Esraa invested $10,000 from which she earns an annual income of $550 per year. She invested part of the 10,000 at 5% annual interest, and the remainder in bonds paying 6% interest. How much did she invest at each rate?

1 answer

Let \( x \) be the amount invested at 5%, and \( y \) be the amount invested at 6%. According to the problem, we have the following two equations:

  1. The total investment is $10,000: \[ x + y = 10000 \]

  2. The total annual income from both investments is $550: \[ 0.05x + 0.06y = 550 \]

Now, we can solve these equations step by step.

Step 1: Solve for \( y \) in terms of \( x \) using the first equation: \[ y = 10000 - x \]

Step 2: Substitute \( y \) into the second equation: \[ 0.05x + 0.06(10000 - x) = 550 \]

Step 3: Expand and simplify the equation: \[ 0.05x + 600 - 0.06x = 550 \] \[ 600 - 0.01x = 550 \]

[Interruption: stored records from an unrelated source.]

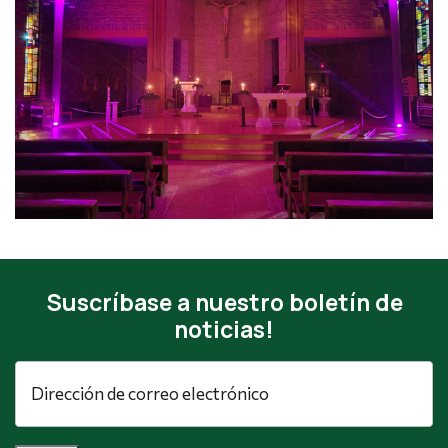
Suscríbase a nuestro boletín de
noticias!
Dirección
de
correo
electrónico
*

Step 4: Solve for \( x \): \[ 600 - 550 = 0.01x \] \[ 50 = 0.01x \] \[ x = 50 / 0.01 \] \[ x = 5000 \]

Step 5: Calculate \( y \): Using \( y = 10000 - x \): \[ y = 10000 - 5000 = 5000 \]

Final Answer: Esraa invested $5,000 at 5% and $5,000 at 6%.

Verification:

  • Income from 5% investment: \( 0.05 \times 5000 = 250 \)
  • Income from 6% investment: \( 0.06 \times 5000 = 300 \)
  • Total income: \( 250 + 300 = 550 \) (correct)

Thus, the amounts are verified. Esraa invested $5,000 at 5% and $5,000 at 6%.